OK let's say he wants to shoot 50 rounds through his new gun to break it in... He buys the good shells that he plans to use in the field hunting... He spends 25 bucks more because he using the good shells.

If he's concerned 25 bucks is going to break his bank, he better find a different hobby.

JMHO

YoteSlapper


----------



## People (Jan 17, 2005)

Walmart sells the double boxes of 22-250. It is a small 40gr bullet. I know a few people that have used it and they all say it is good stuff. In my 250 I would only get .75 inch groups not good enought for me. Others it shoots much better than that.


----------



## owwwwww (Jan 8, 2008)

Im a firm believer in buying the same kind of bullet everytime. If your buying some cheap 40gr for example for target practicing and sighting in, then you go and buy a box of 55gr to shoot a 300 yard coyote your probably gonna miss unless you resight your gun in. My 22-250 shot 2.5inches higher at 60yds with a 55gr bullet compared to 45gr bullet. Granted the 45gr was a hollow point :sniper:


----------



## Plainsman (Jul 30, 2003)

http://www.cheaperthandirt.com/22250rem_ge.htm

I hope this helps you.

If you looking for break in ammo, by all means use the cheapest. If your looking for hunting ammo spend a little more. If you want the best accuracy you can get you will need to shoot three or four or more brands and see what you like.
For coyote nearly any bullet weight will work. The 40 grain often don't exit so they are more fur friendly. If you have the Savage like mine you have a 1/12 twist which is more accurate with heavy bullets. Mine likes 60 gr V-Max over all other bullets. I shoot a lot of 50 gr Ballistic Tip, and was pleasantly surprised to find the 60 gr although heavy had nearly the same trajectory. I guess this is because the better ballistic coefficient made up for the lower velocity. It certainly has less wind drift. 
There is a better and cheaper way to break in a barrel than burning up ammo.


----------



## Plainsman (Jul 30, 2003)

Coyote-killer wrote:


> i want to put a couple rounds through it to get the feel of it.
> after that i will probably get 22-250 Rem 60-Gr Nosler Partition, 3500 fps, 20 Rds. for deer
> 
> Winchester Supreme 22-250 40Gr B Silvertip. coyote
> ...


----------



## dynarider68 (Mar 18, 2007)

I have my wifes uncle load my .22-250 rounds..he does great work and does it cheap..only had to buy the supplies ..not everyone has that option.


----------



## cjb41 (Feb 14, 2008)

If you are looking for cheaper shooting I would suggest buying a reloader.
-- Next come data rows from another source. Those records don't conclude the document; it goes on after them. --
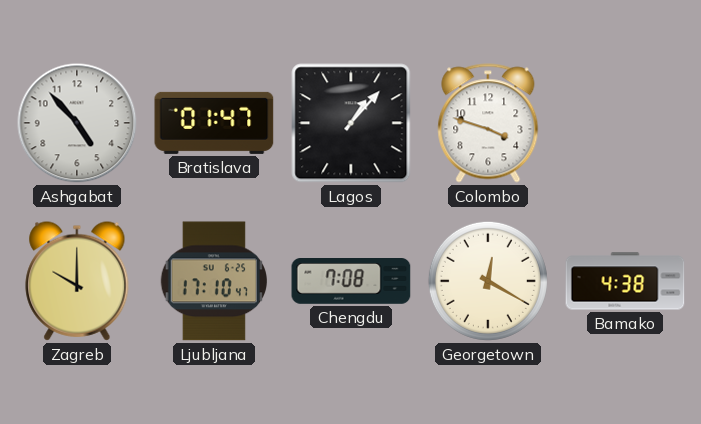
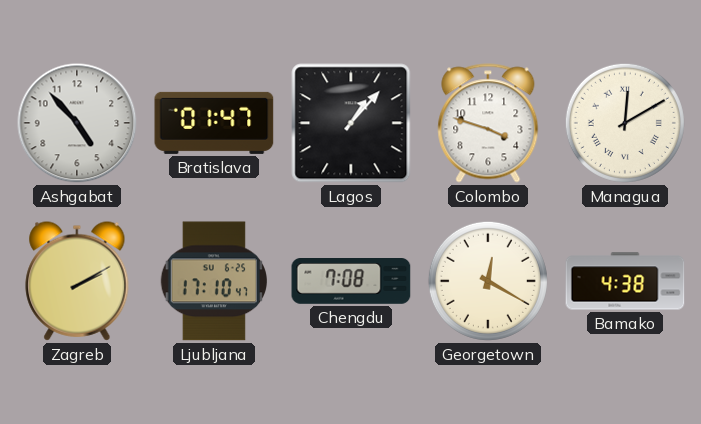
Managua: none -> 12:10
Zagreb: 10:00 -> 2:10
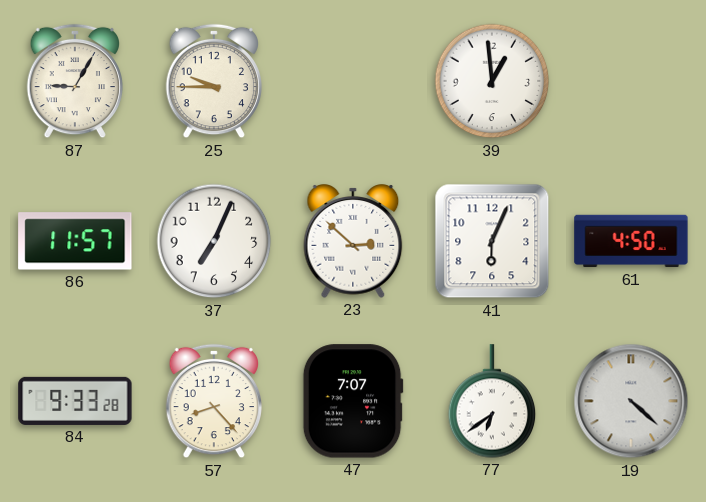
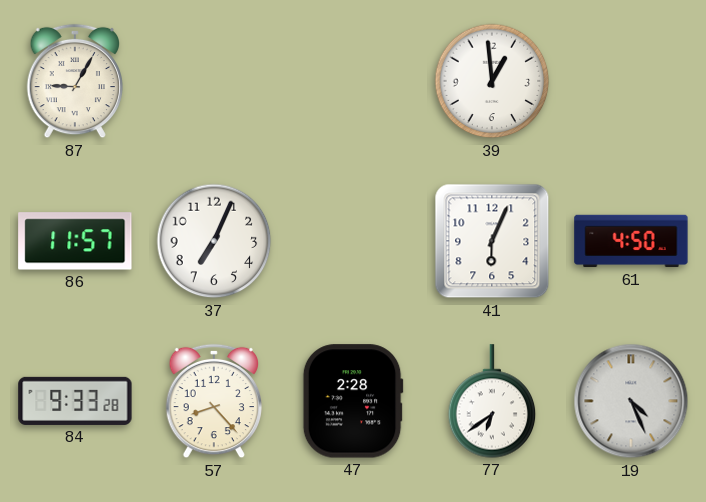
25: 9:45 -> none
23: 2:52 -> none
47: 7:07 -> 2:28
19: 4:22 -> 4:26
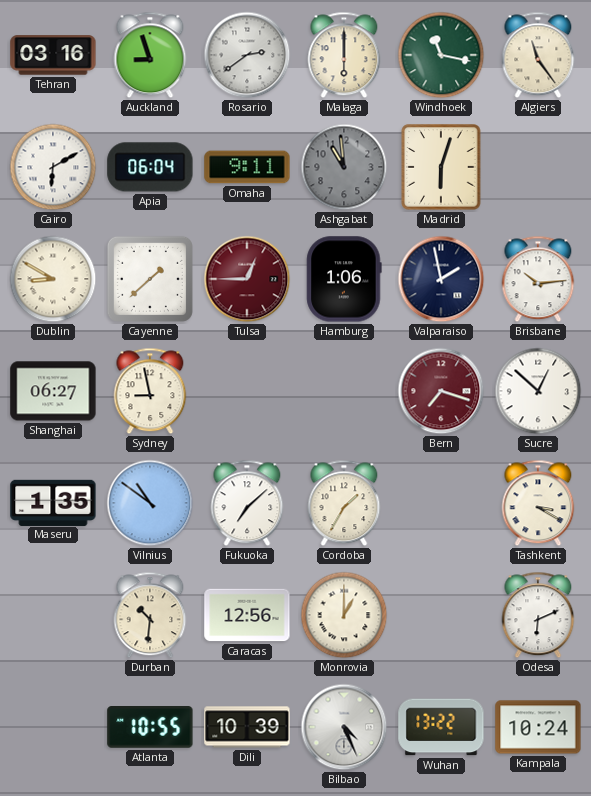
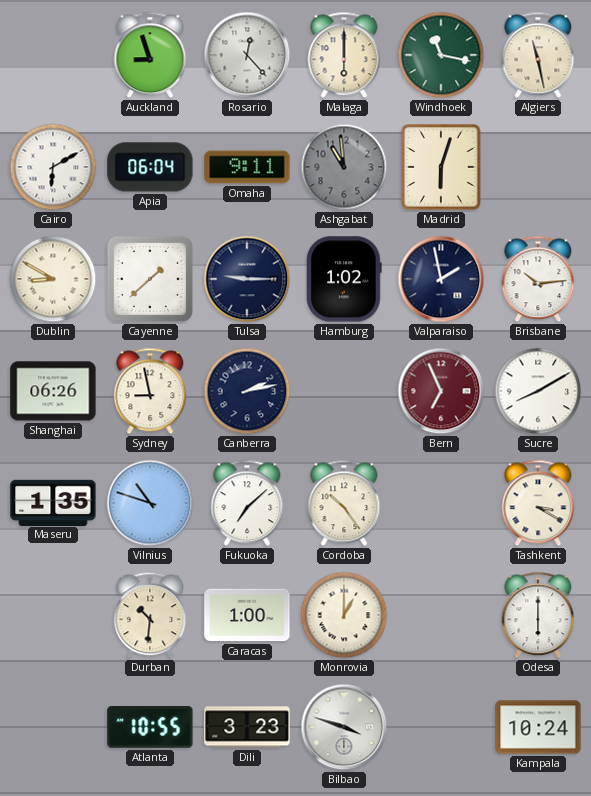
Tehran: 03:16 -> none
Rosario: 2:39 -> 12:23
Algiers: 11:24 -> 11:28
Tulsa: 12:45 -> 9:15
Tulsa dial: burgundy -> navy
Hamburg: 1:06 -> 1:02
Shanghai: 06:27 -> 06:26
Canberra: none -> 2:13
Bern: 7:18 -> 6:56
Sucre: 12:52 -> 8:10
Vilnius: 10:51 -> 10:48
Cordoba: 1:35 -> 10:24
Caracas: 12:56 -> 1:00
Odesa: 6:11 -> 6:00
Dili: 10:39 -> 3:23
Bilbao: 4:26 -> 3:48
Wuhan: 13:22 -> none
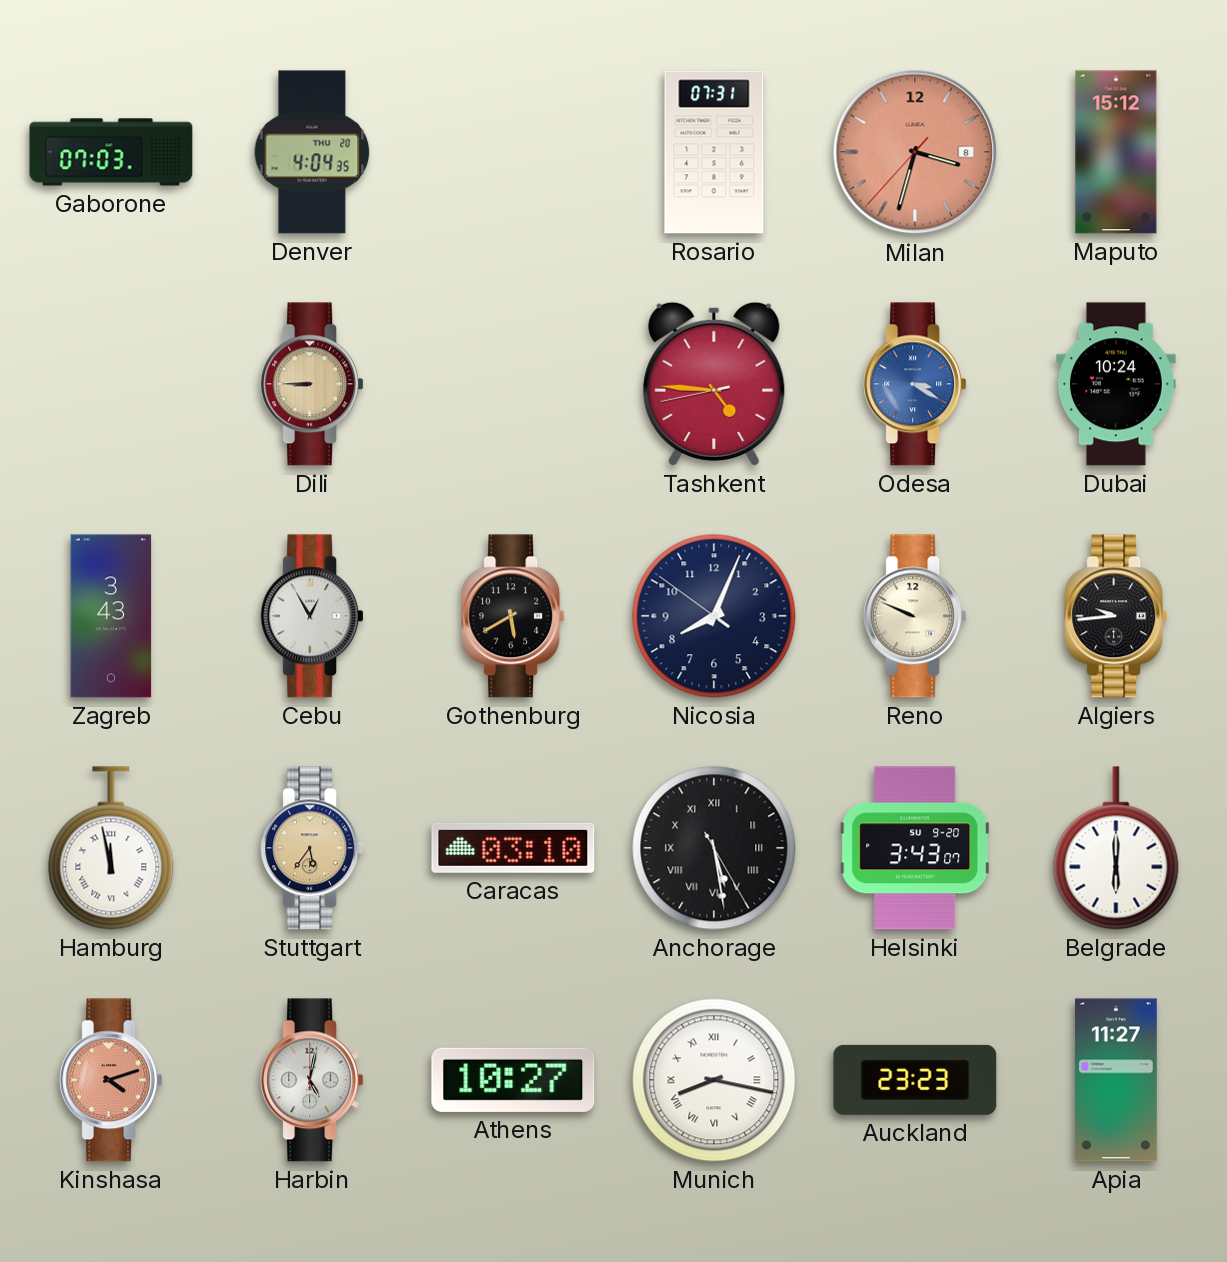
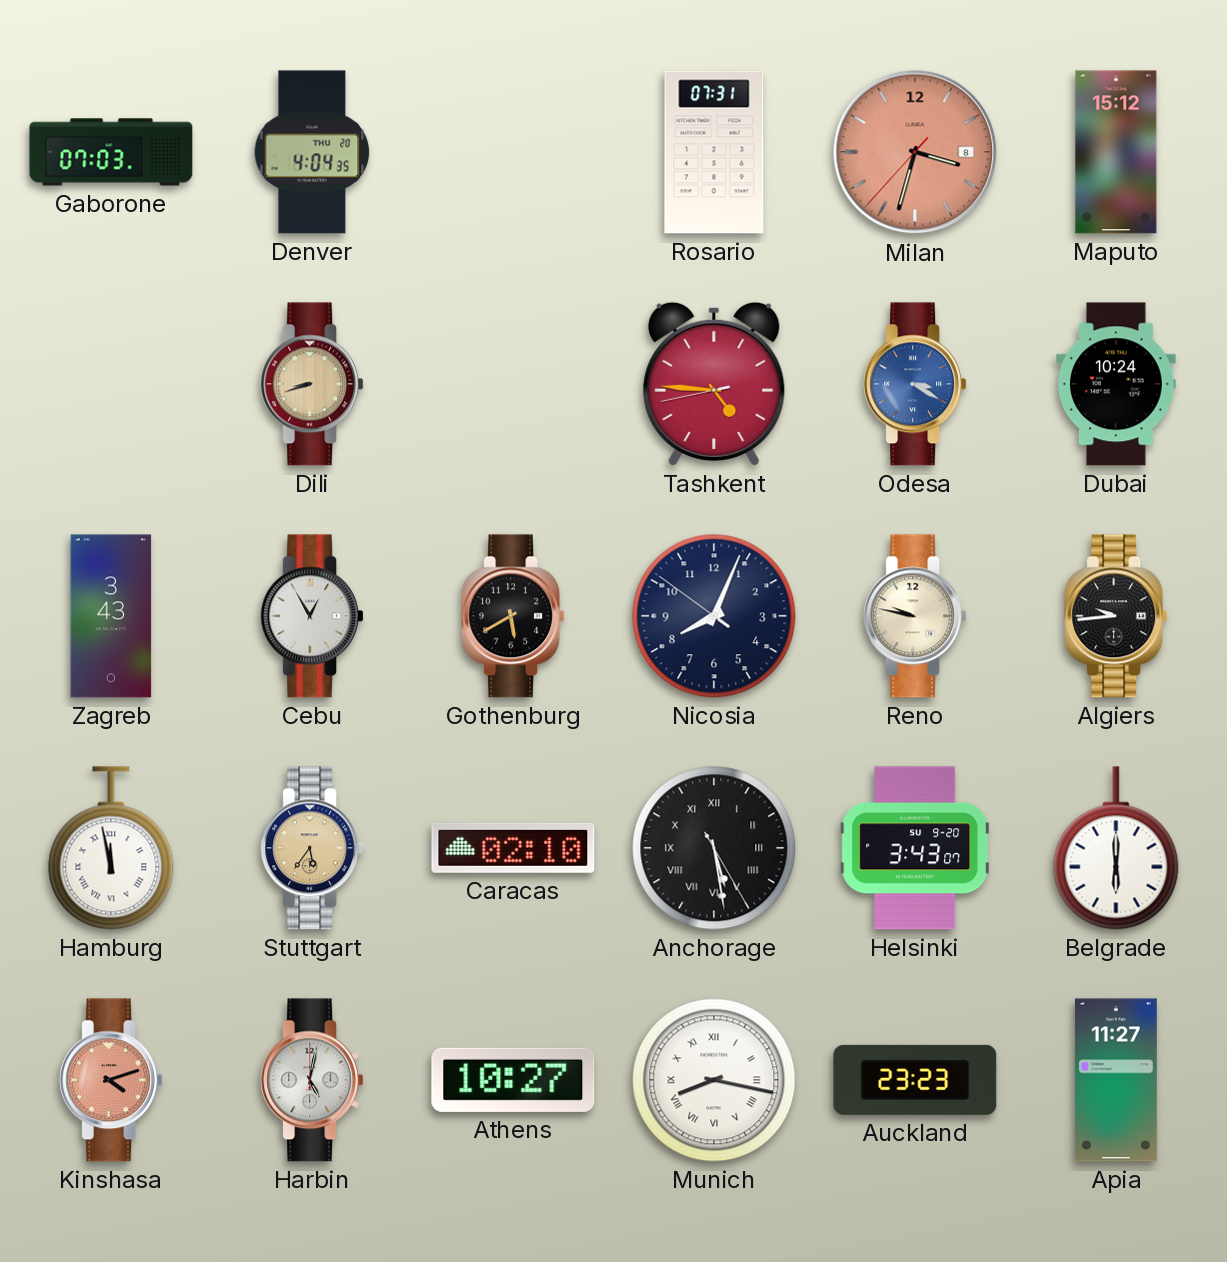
Dili: 8:45 -> 8:42
Reno: 9:49 -> 9:47
Caracas: 03:10 -> 02:10
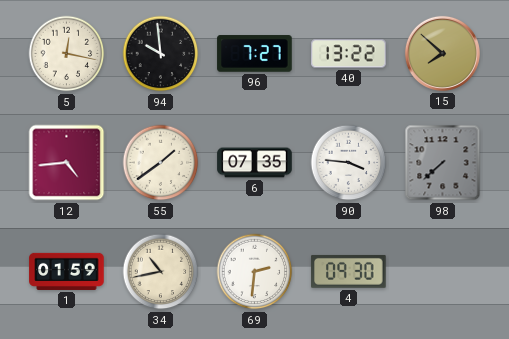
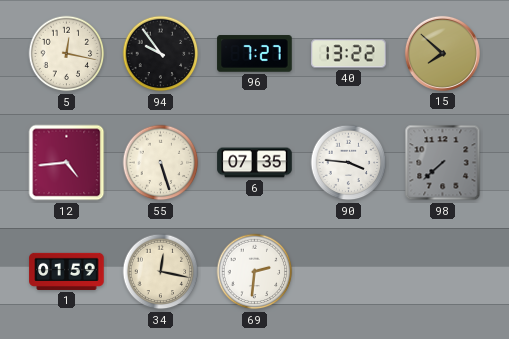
94: 9:59 -> 9:54
55: 1:39 -> 5:27
34: 10:43 -> 12:17
4: 09:30 -> none
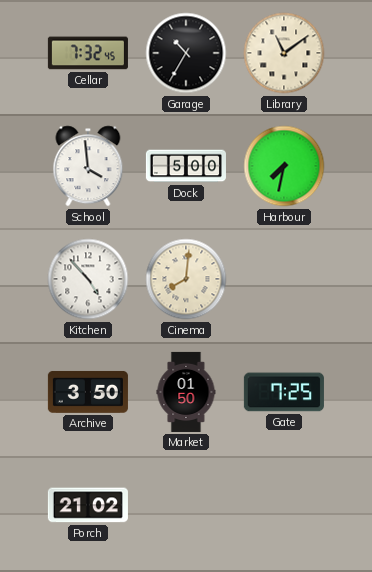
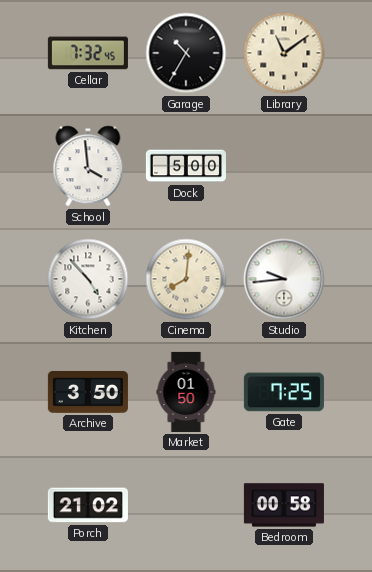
Harbour: 7:32 -> none
Studio: none -> 9:44
Bedroom: none -> 00:58
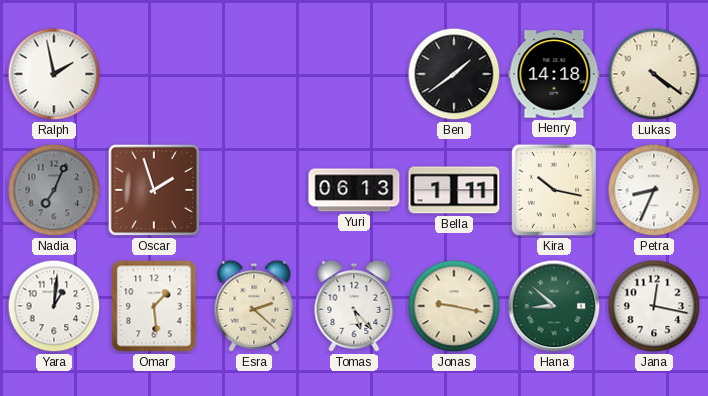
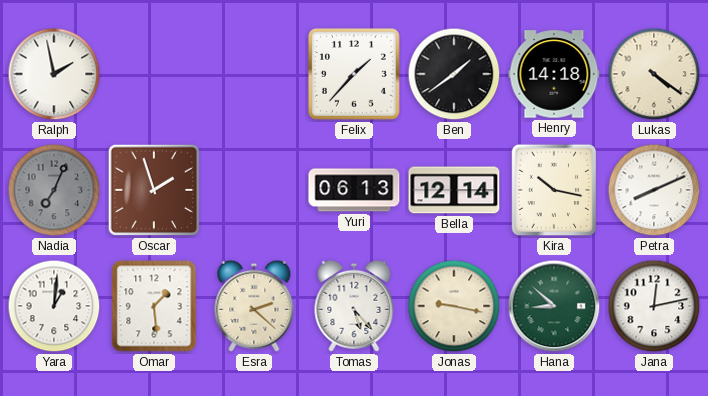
Felix: none -> 1:37
Bella: 1:11 -> 12:14
Petra: 8:34 -> 8:11
Jana: 12:17 -> 12:13
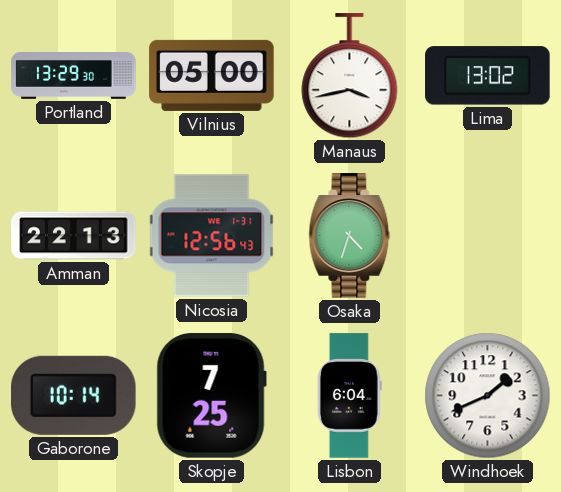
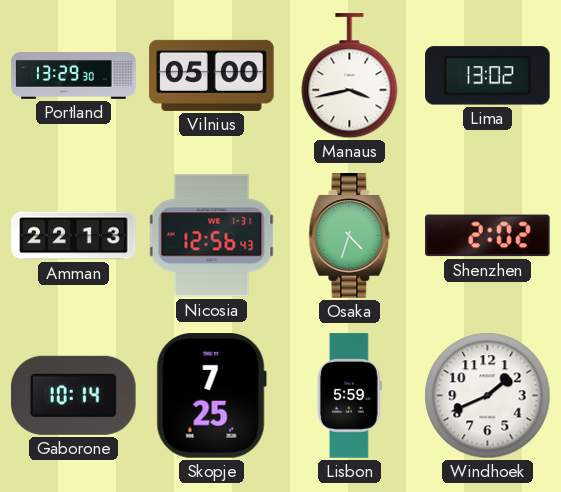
Shenzhen: none -> 2:02
Lisbon: 6:04 -> 5:59
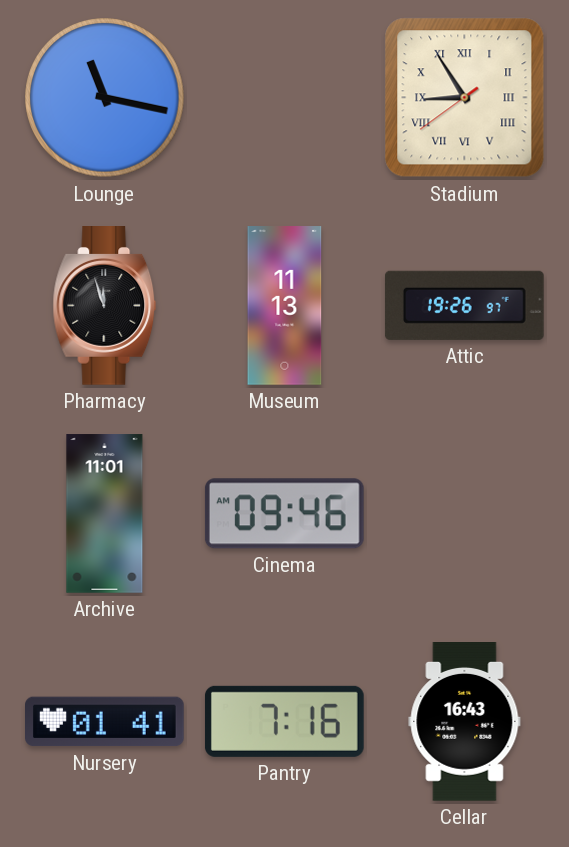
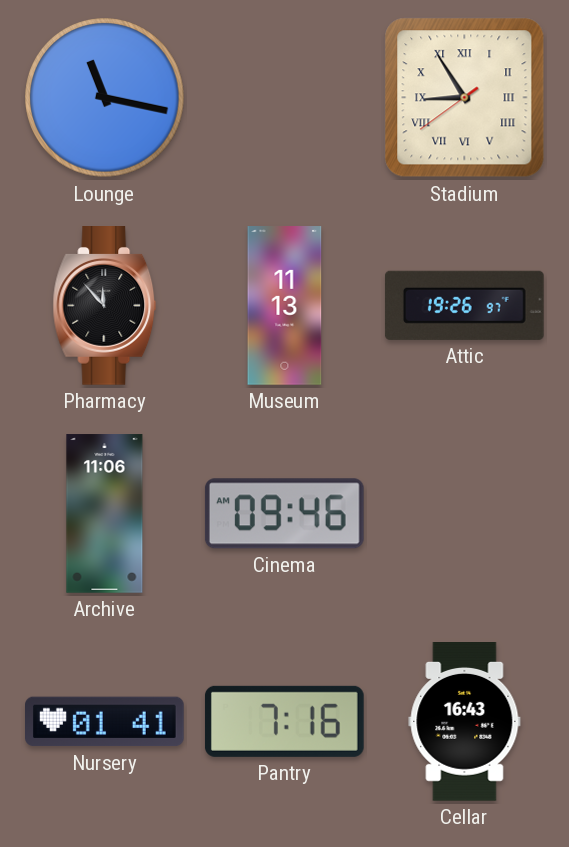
Pharmacy: 11:57 -> 11:53
Archive: 11:01 -> 11:06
They don't take very long to pay for them self's and it is also a very enjoyable pastime. There are some killer deals on E-bay and Gunbroker.


----------



## Bgunit68 (Dec 26, 2006)

Believe it or not I got a bunch of cheap rounds at Sports Authority. They were Winchester Varmint and they were around $17 for a box of 40. They are 45gr and 4000fps. I use them for target shooting. I use the Silver tips for hunting. But, that price was before ammo went up. I don't know how much they are now. I bought 10 boxes then.


----------